# Work to complete:
The listing is to be printed word for word, pictures omitted.

# Records for the exercise:

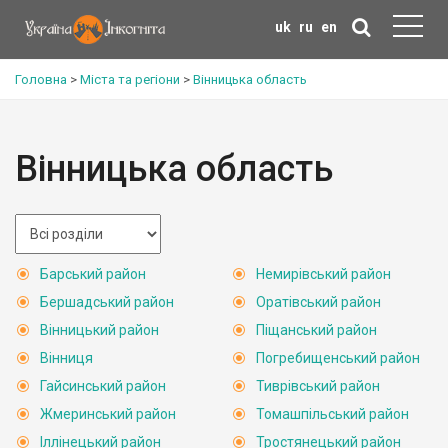
uk
ru
en
Головна
>
Міста та регіони
>
Вінницька область
Вінницька область
Барський район
Немирівський район
Бершадський район
Оратівський район
Вінницький район
Піщанський район
Вінниця
Погребищенський район
Гайсинський район
Тиврівський район
Жмеринський район
Томашпільський район
Іллінецький район
Тростянецький район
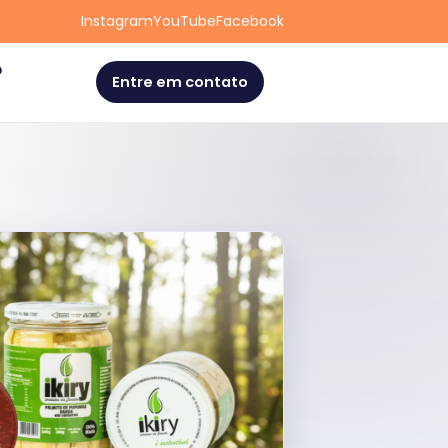
Instagram
YouTube
Facebook
o
Entre em contato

# Expected answer:
uk
ru
en
Головна
>
Міста та регіони
>
Вінницька область
Вінницька область
Барський район
Немирівський район
Бершадський район
Оратівський район
Вінницький район
Піщанський район
Вінниця
Погребищенський район
Гайсинський район
Тиврівський район
Жмеринський район
Томашпільський район
Іллінецький район
Тростянецький район
Instagram
YouTube
Facebook
o
Entre em contato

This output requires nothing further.